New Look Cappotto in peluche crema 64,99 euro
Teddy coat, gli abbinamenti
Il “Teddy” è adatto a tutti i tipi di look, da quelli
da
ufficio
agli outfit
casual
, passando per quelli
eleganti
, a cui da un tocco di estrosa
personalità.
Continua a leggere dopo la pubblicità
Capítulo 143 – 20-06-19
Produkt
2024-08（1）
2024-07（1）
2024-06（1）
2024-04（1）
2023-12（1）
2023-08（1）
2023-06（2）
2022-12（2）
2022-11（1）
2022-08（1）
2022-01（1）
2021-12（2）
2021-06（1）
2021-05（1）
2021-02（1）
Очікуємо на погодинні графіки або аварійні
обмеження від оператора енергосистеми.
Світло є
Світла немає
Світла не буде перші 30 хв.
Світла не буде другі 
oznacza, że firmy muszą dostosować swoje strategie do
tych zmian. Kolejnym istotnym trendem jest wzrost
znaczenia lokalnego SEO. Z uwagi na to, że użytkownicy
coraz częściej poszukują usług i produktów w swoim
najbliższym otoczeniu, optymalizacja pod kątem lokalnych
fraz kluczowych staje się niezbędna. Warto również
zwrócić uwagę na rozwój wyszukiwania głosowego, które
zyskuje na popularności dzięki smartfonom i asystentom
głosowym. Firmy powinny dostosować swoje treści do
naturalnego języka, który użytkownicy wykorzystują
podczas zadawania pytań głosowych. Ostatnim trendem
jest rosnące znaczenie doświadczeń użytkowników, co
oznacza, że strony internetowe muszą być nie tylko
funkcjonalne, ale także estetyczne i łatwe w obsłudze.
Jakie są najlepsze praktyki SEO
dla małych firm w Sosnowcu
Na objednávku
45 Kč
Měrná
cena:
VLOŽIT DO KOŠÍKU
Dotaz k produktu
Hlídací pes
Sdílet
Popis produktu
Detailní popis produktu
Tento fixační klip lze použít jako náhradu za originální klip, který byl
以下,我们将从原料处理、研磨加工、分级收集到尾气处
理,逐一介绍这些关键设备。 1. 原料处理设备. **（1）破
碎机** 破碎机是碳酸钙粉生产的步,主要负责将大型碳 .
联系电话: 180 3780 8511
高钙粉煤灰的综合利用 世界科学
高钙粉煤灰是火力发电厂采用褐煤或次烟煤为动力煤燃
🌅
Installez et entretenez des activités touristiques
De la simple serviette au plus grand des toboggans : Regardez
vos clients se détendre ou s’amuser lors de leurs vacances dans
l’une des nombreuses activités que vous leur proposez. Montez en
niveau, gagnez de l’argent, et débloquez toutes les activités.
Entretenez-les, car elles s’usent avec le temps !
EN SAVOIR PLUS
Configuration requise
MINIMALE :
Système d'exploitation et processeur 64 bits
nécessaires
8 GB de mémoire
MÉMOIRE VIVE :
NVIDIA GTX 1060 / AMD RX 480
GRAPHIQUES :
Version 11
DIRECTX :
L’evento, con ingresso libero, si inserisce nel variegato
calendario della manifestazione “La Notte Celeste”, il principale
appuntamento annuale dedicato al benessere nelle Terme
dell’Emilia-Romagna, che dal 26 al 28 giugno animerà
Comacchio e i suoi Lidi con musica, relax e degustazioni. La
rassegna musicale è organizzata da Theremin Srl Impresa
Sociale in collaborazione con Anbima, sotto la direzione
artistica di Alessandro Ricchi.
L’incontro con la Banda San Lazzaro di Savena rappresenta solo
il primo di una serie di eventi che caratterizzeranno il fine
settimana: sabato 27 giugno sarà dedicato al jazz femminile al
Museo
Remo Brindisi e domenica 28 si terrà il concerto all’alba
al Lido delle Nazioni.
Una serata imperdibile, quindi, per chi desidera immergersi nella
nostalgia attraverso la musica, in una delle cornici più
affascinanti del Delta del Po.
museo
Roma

**Requirement:** Once more, print every line of the material exactly.

**Written reply:**
New Look Cappotto in peluche crema 64,99 euro
Teddy coat, gli abbinamenti
Il “Teddy” è adatto a tutti i tipi di look, da quelli
da
ufficio
agli outfit
casual
, passando per quelli
eleganti
, a cui da un tocco di estrosa
personalità.
Continua a leggere dopo la pubblicità
Capítulo 143 – 20-06-19
Produkt
2024-08（1）
2024-07（1）
2024-06（1）
2024-04（1）
2023-12（1）
2023-08（1）
2023-06（2）
2022-12（2）
2022-11（1）
2022-08（1）
2022-01（1）
2021-12（2）
2021-06（1）
2021-05（1）
2021-02（1）
Очікуємо на погодинні графіки або аварійні
обмеження від оператора енергосистеми.
Світло є
Світла немає
Світла не буде перші 30 хв.
Світла не буде другі 
oznacza, że firmy muszą dostosować swoje strategie do
tych zmian. Kolejnym istotnym trendem jest wzrost
znaczenia lokalnego SEO. Z uwagi na to, że użytkownicy
coraz częściej poszukują usług i produktów w swoim
najbliższym otoczeniu, optymalizacja pod kątem lokalnych
fraz kluczowych staje się niezbędna. Warto również
zwrócić uwagę na rozwój wyszukiwania głosowego, które
zyskuje na popularności dzięki smartfonom i asystentom
głosowym. Firmy powinny dostosować swoje treści do
naturalnego języka, który użytkownicy wykorzystują
podczas zadawania pytań głosowych. Ostatnim trendem
jest rosnące znaczenie doświadczeń użytkowników, co
oznacza, że strony internetowe muszą być nie tylko
funkcjonalne, ale także estetyczne i łatwe w obsłudze.
Jakie są najlepsze praktyki SEO
dla małych firm w Sosnowcu
Na objednávku
45 Kč
Měrná
cena:
VLOŽIT DO KOŠÍKU
Dotaz k produktu
Hlídací pes
Sdílet
Popis produktu
Detailní popis produktu
Tento fixační klip lze použít jako náhradu za originální klip, který byl
以下,我们将从原料处理、研磨加工、分级收集到尾气处
理,逐一介绍这些关键设备。 1. 原料处理设备. **（1）破
碎机** 破碎机是碳酸钙粉生产的步,主要负责将大型碳 .
联系电话: 180 3780 8511
高钙粉煤灰的综合利用 世界科学
高钙粉煤灰是火力发电厂采用褐煤或次烟煤为动力煤燃
🌅
Installez et entretenez des activités touristiques
De la simple serviette au plus grand des toboggans : Regardez
vos clients se détendre ou s’amuser lors de leurs vacances dans
l’une des nombreuses activités que vous leur proposez. Montez en
niveau, gagnez de l’argent, et débloquez toutes les activités.
Entretenez-les, car elles s’usent avec le temps !
EN SAVOIR PLUS
Configuration requise
MINIMALE :
Système d'exploitation et processeur 64 bits
nécessaires
8 GB de mémoire
MÉMOIRE VIVE :
NVIDIA GTX 1060 / AMD RX 480
GRAPHIQUES :
Version 11
DIRECTX :
L’evento, con ingresso libero, si inserisce nel variegato
calendario della manifestazione “La Notte Celeste”, il principale
appuntamento annuale dedicato al benessere nelle Terme
dell’Emilia-Romagna, che dal 26 al 28 giugno animerà
Comacchio e i suoi Lidi con musica, relax e degustazioni. La
rassegna musicale è organizzata da Theremin Srl Impresa
Sociale in collaborazione con Anbima, sotto la direzione
artistica di Alessandro Ricchi.
L’incontro con la Banda San Lazzaro di Savena rappresenta solo
il primo di una serie di eventi che caratterizzeranno il fine
settimana: sabato 27 giugno sarà dedicato al jazz femminile al
Museo
Remo Brindisi e domenica 28 si terrà il concerto all’alba
al Lido delle Nazioni.
Una serata imperdibile, quindi, per chi desidera immergersi nella
nostalgia attraverso la musica, in una delle cornici più
affascinanti del Delta del Po.
museo
Roma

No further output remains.